VM: refactoring allot_code_block() to work like allot_large_object()

To make it possible to eventually grow the code heap

diff --git a/vm/allot.hpp b/vm/allot.hpp
index da4a69913b4845757fdbc1eb23438b19e15d0d77..b5c3f453092481459c6c5fcdffb39bbd89d5f8f7 100644 (file)
--- a/vm/allot.hpp
+++ b/vm/allot.hpp
@@ -6,20 +6,20 @@ namespace factor {
 // Allocates memory
 inline code_block* factor_vm::allot_code_block(cell size,
                                                code_block_type type) {
-  cell block_size = size + sizeof(code_block);
-  code_block* block = code->allocator->allot(block_size);
 
-  // If allocation failed, do a full GC and compact the code heap.
-  // A full GC that occurs as a result of the data heap filling up does not
-  // trigger a compaction. This setup ensures that most GCs do not compact
-  // the code heap, but if the code fills up, it probably means it will be
-  // fragmented after GC anyway, so its best to compact.
-  if (block == NULL) {
+  cell block_size = size + sizeof(code_block);
+  cell required_free = block_size + code->high_water_mark();
+  if (!code->allocator->can_allot_p(required_free)) {
+
+    // If allocation failed, do a full GC and compact the code heap.
+    // A full GC that occurs as a result of the data heap filling up does not
+    // trigger a compaction.

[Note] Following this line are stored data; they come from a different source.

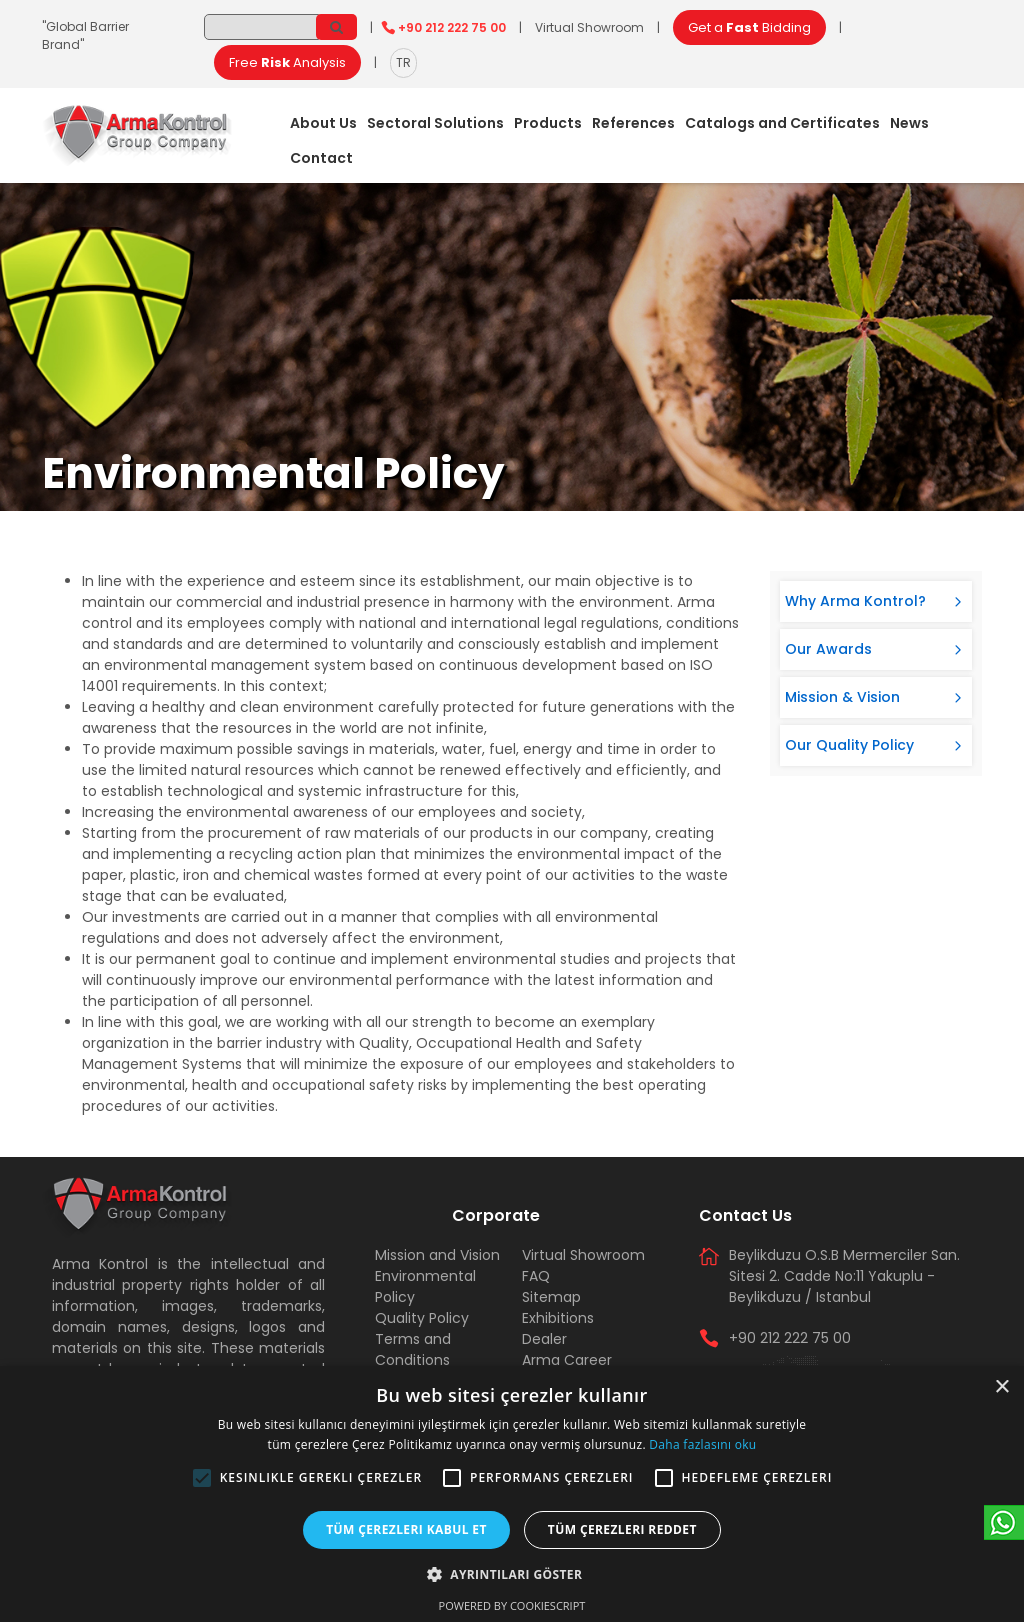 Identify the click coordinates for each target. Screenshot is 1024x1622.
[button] (202, 1478)
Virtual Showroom (589, 27)
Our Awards (828, 649)
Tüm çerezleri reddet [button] (622, 1529)
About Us (323, 123)
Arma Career (567, 1360)
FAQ (536, 1276)
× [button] (1001, 1387)
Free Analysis (287, 62)
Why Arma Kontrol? (855, 601)
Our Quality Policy (849, 745)
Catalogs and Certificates (782, 123)
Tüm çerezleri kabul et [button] (406, 1529)
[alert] (512, 1494)
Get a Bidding (749, 27)
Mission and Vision (437, 1255)
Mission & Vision (842, 697)
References (633, 123)
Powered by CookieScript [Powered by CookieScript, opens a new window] (512, 1605)
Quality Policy (422, 1318)
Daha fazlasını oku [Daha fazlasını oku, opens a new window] (702, 1444)
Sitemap (551, 1297)
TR (403, 62)
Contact (321, 158)
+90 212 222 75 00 (452, 27)
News (909, 123)
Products (548, 123)
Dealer (544, 1339)
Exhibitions (558, 1318)
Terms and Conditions (413, 1349)
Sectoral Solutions (435, 123)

This setup ensures that most GCs do not compact
+    // the code heap, but if the code fills up, it probably means it will be
+    // fragmented after GC anyway, so its best to compact.
     primitive_compact_gc();
-    block = code->allocator->allot(block_size);
 
     // Insufficient room even after code GC, give up
-    if (block == NULL) {
+    if (!code->allocator->can_allot_p(required_free)) {
       std::cout << "Code heap used: " << code->allocator->occupied_space()
                 << "\n";
       std::cout << "Code heap free: " << code->allocator->free_space << "\n";
@@ -27,6 +27,7 @@ inline code_block* factor_vm::allot_code_block(cell size,
       fatal_error("Out of memory in allot_code_block", 0);
     }
   }
+  code_block* block = code->allocator->allot(block_size);
 
   // next time we do a minor GC, we have to trace this code block, since
   // the fields of the code_block struct might point into nursery or aging
@@ -39,16 +40,15 @@ inline code_block* factor_vm::allot_code_block(cell size,
 // Allocates memory
 inline object* factor_vm::allot_large_object(cell type, cell size) {
   // If tenured space does not have enough room, collect and compact
-  cell requested_size = size + data->high_water_mark();
-  if (!data->tenured->can_allot_p(requested_size)) {
+  cell required_free = size + data->high_water_mark();
+  if (!data->tenured->can_allot_p(required_free)) {
     primitive_compact_gc();
 
     // If it still won't fit, grow the heap
-    if (!data->tenured->can_allot_p(requested_size)) {
+    if (!data->tenured->can_allot_p(required_free)) {
       gc(collect_growing_data_heap_op, size);
     }
   }
-
   object* obj = data->tenured->allot(size);
 
   // Allows initialization code to store old->new pointers

diff --git a/vm/code_heap.hpp b/vm/code_heap.hpp
index 69e3683ac901fbebe462559345176b69c421a892..86c315e3183a1a129dc50372fb4d77232a1e1577 100644 (file)
--- a/vm/code_heap.hpp
+++ b/vm/code_heap.hpp
@@ -49,6 +49,7 @@ struct code_heap {
   void set_safepoint_guard(bool locked);
   void verify_all_blocks_set();
   void initialize_all_blocks_set();
+  cell high_water_mark() { return allocator->size / 20; }
 
   void sweep();